On 03/18, [email protected] wrote:
>
> Quoting Oleg Nesterov ([email protected]):
> > --- 25/security/commoncap.c~CKP_TAKE_TASKLIST 2008-03-18 17:07:02.000000000 +0300
> > +++ 25/security/commoncap.c 2008-03-18 17:21:10.000000000 +0300
> > @@ -552,10 +552,6 @@ int cap_task_kill(struct task_struct *p,
> > if (p->uid == current->uid)
> > return 0;
> >
> > - /* sigcont is permitted within same session */
> > - if (sig == SIGCONT && (task_session_nr(current) == task_session_nr(p)))
> > - return 0;
> > -
> > if (secid)
> > /*
> > * Signal sent as a particular user.
>
> Note that cap_task_kill() should be gone anyway. What tree were you
> basing this on?

Ah. I realy hoped that cap_task_kill() was already killed. And I googled
this patch: http://marc.info/?l=linux-kernel&m=120422062515386

But I checked 2.6.25-rc5-mm1.bz2, it is still here. And I didn't find
anything related in http://userweb.kernel.org/~akpm/mmotm/. I even checked
http://git.kernel.org/?p=linux/kernel/git/torvalds/linux-2.6.git;a=history;f=security/commoncap.c

So, is it still here or killed? If it is dead - great ;)

Oleg.

2008-03-19 23:36:08

by Serge E. Hallyn

[permalink] [raw]
Subject: Re: [PATCH] signals: check_kill_permission: check session under tasklist_lock

Quoting Oleg Nesterov ([email protected]):
> (on top of signals-cleanup-security_task_kill-usage-implementation.patch)
>
> This wasn't documented, but as Atsushi Tsuji <[email protected]> pointed
> out check_kill_permission() needs tasklist_lock for task_session_nr().
> I missed this fact when removed tasklist from the callers.
>
> Change check_kill_permission() to take tasklist_lock for the SIGCONT case.
> Re-order security checks so that we take tasklist_lock only if/when it is
> actually needed.
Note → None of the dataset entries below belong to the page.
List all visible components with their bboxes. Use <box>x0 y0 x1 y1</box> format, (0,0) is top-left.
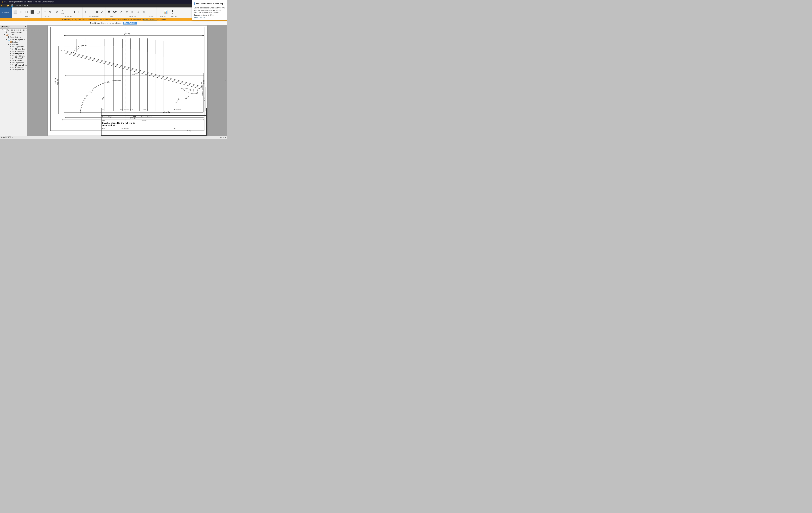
tree-item-f6pipe[interactable]: 👁 ⊙ ✏ F6 pipe new v4:1 <box>0 68 27 71</box>
dim-2568-label: 25.68 <box>201 82 203 86</box>
tables-btn-1[interactable]: ⊞ ▾ <box>157 9 163 15</box>
tech-ref-cell: Technical reference <box>119 108 140 116</box>
drawing-tab[interactable]: DRAWING <box>0 7 12 18</box>
title-cell: Title Base bar aligned to first null let… <box>102 119 140 127</box>
geometry-btn-5[interactable]: ⊓ <box>77 9 82 14</box>
geometry-btn-2[interactable]: ◯ <box>60 9 65 14</box>
tree-item-bodies[interactable]: ▶ 📦 Bodies <box>0 41 27 43</box>
title-block: Dept. Technical reference Created by 3/1… <box>101 108 207 135</box>
tree-item-g5pipe[interactable]: 👁 ⊙ ✏ G5 pipe only fo... <box>0 64 27 66</box>
dept-cell: Dept. <box>102 108 119 116</box>
comments-label[interactable]: COMMENTS <box>1 137 11 138</box>
zoom-in-button[interactable]: + <box>225 136 226 139</box>
svg-line-5 <box>64 53 203 89</box>
ribbon-section-geometry: ⊘ ◯ ⊏ ⊐ ⊓ GEOMETRY <box>54 7 83 18</box>
doc-status-cell: Document status <box>140 116 207 119</box>
dim-btn-1[interactable]: ↕ <box>83 9 88 14</box>
tree-item-sheet-settings[interactable]: ⚙ Sheet Settings <box>0 36 27 38</box>
sym-btn-4[interactable]: ⊕ <box>136 9 141 14</box>
ribbon-section-tables: ⊞ ▾ 📊 TABLES <box>157 7 169 18</box>
tree-item-base-bar[interactable]: ▼ 📄 Base bar aligned to first null lets.… <box>0 38 27 41</box>
create-btn-3[interactable]: ⊡ <box>24 9 29 14</box>
dim-39976-label: 399.76 <box>57 79 59 85</box>
tree-item-d5pipe[interactable]: 👁 ⊙ ✏ D5 pipe v3:1 <box>0 57 27 59</box>
popup-notification: ℹ Your best chance to save big × Get ful… <box>192 0 227 20</box>
window-title: Base bar aligned to first null lets do s… <box>4 1 54 3</box>
tree-item-c5pipe[interactable]: 👁 ⊙ ✏ C5 pipe v3:1 <box>0 55 27 57</box>
back-button[interactable]: ◀ <box>24 4 26 7</box>
save-button[interactable]: 💾 <box>10 4 14 7</box>
modify-btn-2[interactable]: ↺ <box>48 9 53 14</box>
health-dashboard-link[interactable]: Health Dashboard <box>143 19 157 21</box>
popup-body: Get full features and functionality for … <box>194 7 225 19</box>
sym-btn-1[interactable]: ✓ <box>119 9 124 14</box>
arrow-left-top <box>64 35 65 36</box>
tree-item-g3pipe[interactable]: 👁 ⊙ ✏ G3 pipe v3:1 <box>0 48 27 50</box>
browser-close-button[interactable]: × <box>25 26 26 28</box>
popup-close-button[interactable]: × <box>224 2 225 4</box>
tree-item-b83pipe[interactable]: 👁 ⊙ ✏ B83 pipe v3:1 <box>0 53 27 55</box>
dim-8154-label: 81.54° <box>90 88 94 93</box>
sheet-value: 1/2 <box>172 129 206 133</box>
svg-line-3 <box>64 51 203 87</box>
make-editable-button[interactable]: Make Editable <box>123 22 137 25</box>
sym-btn-2[interactable]: ○ <box>124 9 129 14</box>
tree-item-doc-settings[interactable]: ⚙ Document Settings <box>0 31 27 33</box>
title-value: Base bar aligned to first null lets do s… <box>102 122 140 126</box>
popup-save-link[interactable]: Save 30% now <box>194 17 205 18</box>
forward-button[interactable]: ▶ <box>26 4 29 7</box>
export-section-label: EXPORT <box>170 16 178 18</box>
tree-item-a3pipe[interactable]: 👁 ⊙ ✏ A3 pipe new v3:... <box>0 50 27 53</box>
text-btn-2[interactable]: A▾ <box>112 9 117 14</box>
readonly-text: Document is not editable <box>102 22 121 24</box>
tree-item-sketches[interactable]: ▼ ✏ Sketches <box>0 43 27 46</box>
ribbon: DRAWING ⬜ ⊞ ⊡ ⬛ ◫ CREATE ↔ <box>0 7 227 18</box>
tree-item-sheet1[interactable]: ▼ 📋 Sheet1 <box>0 33 27 36</box>
dim-87293-label: 872.93 <box>124 33 130 35</box>
export-btn-1[interactable]: ⬆ ▾ <box>170 9 175 15</box>
text-section-label: TEXT <box>106 16 117 18</box>
open-button[interactable]: 📂 <box>7 4 10 7</box>
zoom-out-button[interactable]: − <box>223 136 224 139</box>
dim-13811-label: 138.11 <box>203 97 205 102</box>
insert-section-label: INSERT <box>148 16 156 18</box>
insert-btn-1[interactable]: ⊞ <box>148 9 153 14</box>
undo-button[interactable]: ↩ <box>16 4 19 7</box>
dim-7598-label: 75.98° <box>101 95 106 100</box>
sym-btn-3[interactable]: ▷ <box>130 9 135 14</box>
geometry-btn-1[interactable]: ⊘ <box>54 9 60 14</box>
create-btn-2[interactable]: ⊞ <box>19 9 24 14</box>
ribbon-section-text: A A▾ TEXT <box>106 7 118 18</box>
create-btn-4[interactable]: ⬛ <box>30 9 35 14</box>
sym-btn-5[interactable]: ◁ <box>141 9 146 14</box>
tree-item-f5pipe[interactable]: 👁 ⊙ ✏ F5 pipe new v3:1 <box>0 62 27 64</box>
ribbon-section-create: ⬜ ⊞ ⊡ ⬛ ◫ CREATE <box>12 7 41 18</box>
geometry-btn-4[interactable]: ⊐ <box>71 9 76 14</box>
browser-title: BROWSER <box>1 26 10 28</box>
tree-item-e5pipe[interactable]: 👁 ⊙ ✏ E5 pipe v3:1 <box>0 59 27 62</box>
dim-btn-4[interactable]: ∠ <box>100 9 105 14</box>
ribbon-section-dimensions: ↕ ↔ ⌀ ∠ DIMENSIONS <box>83 7 106 18</box>
bottom-bar: COMMENTS ⚙ ⊡ − + <box>0 136 227 139</box>
modify-btn-1[interactable]: ↔ <box>42 9 48 14</box>
dim-btn-2[interactable]: ↔ <box>89 9 94 14</box>
redo-button[interactable]: ↪ <box>19 4 22 7</box>
browser-tree: ▼ 📄 Base bar aligned to first null lets … <box>0 29 27 136</box>
geometry-section-label: GEOMETRY <box>54 16 82 18</box>
readonly-label: Read-Only: <box>90 22 100 24</box>
tree-item-root[interactable]: ▼ 📄 Base bar aligned to first null lets … <box>0 29 27 31</box>
zoom-fit-button[interactable]: ⊡ <box>220 136 222 139</box>
dim-10402-label: 104.02° <box>175 97 180 103</box>
dim-btn-3[interactable]: ⌀ <box>94 9 99 14</box>
dim-2372-label: 23.72 <box>203 80 205 84</box>
tables-btn-2[interactable]: 📊 <box>163 9 169 14</box>
new-button[interactable]: □ <box>4 4 6 7</box>
geometry-btn-3[interactable]: ⊏ <box>65 9 70 14</box>
sheet-cell: Sheet 1/2 <box>172 127 207 135</box>
tree-item-a5pipe[interactable]: 👁 ⊙ ✏ A5 pipe only fo... <box>0 66 27 68</box>
text-btn-1[interactable]: A <box>106 9 112 14</box>
symbols-section-label: SYMBOLS <box>119 16 146 18</box>
tree-item-f3pipe[interactable]: 👁 ⊙ ✏ F3 pipe new v3:1 <box>0 46 27 48</box>
create-btn-1[interactable]: ⬜ <box>12 9 18 14</box>
create-btn-5[interactable]: ◫ <box>35 9 41 14</box>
This is a minimal fix for now, tasklist will be removed
> later.
>
> Also change the code to use task_session() instead of task_session_nr().
>
> Also, remove the SIGCONT check from cap_task_kill(), it is bogus (and the
> whole function is bogus. Serge, Eric, why it is still alive?).
>
> Signed-off-by: Oleg Nesterov <[email protected]>
>
> --- 25/kernel/signal.c~CKP_TAKE_TASKLIST 2008-03-18 14:47:00.000000000 +0300
> +++ 25/kernel/signal.c 2008-03-18 17:25:19.000000000 +0300
> @@ -533,6 +533,7 @@ static int rm_from_queue(unsigned long m
> static int check_kill_permission(int sig, struct siginfo *info,
> struct task_struct *t)
> {
> + struct pid *sid;
> int error;
>
> if (!valid_signal(sig))
> @@ -545,11 +546,24 @@ static int check_kill_permission(int sig
> if (error)
> return error;
>
> - if (((sig != SIGCONT) || (task_session_nr(current) != task_session_nr(t)))
> - && (current->euid ^ t->suid) && (current->euid ^ t->uid)
> - && (current->uid ^ t->suid) && (current->uid ^ t->uid)
> - && !capable(CAP_KILL))
> - return -EPERM;
> + if ((current->euid ^ t->suid) && (current->euid ^ t->uid) &&
> + (current->uid ^ t->suid) && (current->uid ^ t->uid) &&
> + !capable(CAP_KILL)) {
> + switch (sig) {
> + case SIGCONT:
> + read_lock(&tasklist_lock);
> + sid = task_session(t);
> + read_unlock(&tasklist_lock);
> + /*
> + * We don't return the error if sid == NULL. The
> + * task was unhashed, the caller must notice this.
> + */
> + if (!sid || sid == task_session(current))
> + break;

Nice, in addition to a bugfix this is also far more readable.

> + default:
> + return -EPERM;
> + }
> + }
>
> return security_task_kill(t, info, sig, 0);
> }
> --- 25/security/commoncap.c~CKP_TAKE_TASKLIST 2008-03-18 17:07:02.000000000 +0300
> +++ 25/security/commoncap.c 2008-03-18 17:21:10.000000000 +0300
> @@ -552,10 +552,6 @@ int cap_task_kill(struct task_struct *p,
> if (p->uid == current->uid)
> return 0;
>
> - /* sigcont is permitted within same session */
> - if (sig == SIGCONT && (task_session_nr(current) == task_session_nr(p)))
> - return 0;
> -
> if (secid)
> /*
> * Signal sent as a particular user.

Note that cap_task_kill() should be gone anyway. What tree were you
basing this on?

thanks,
-serge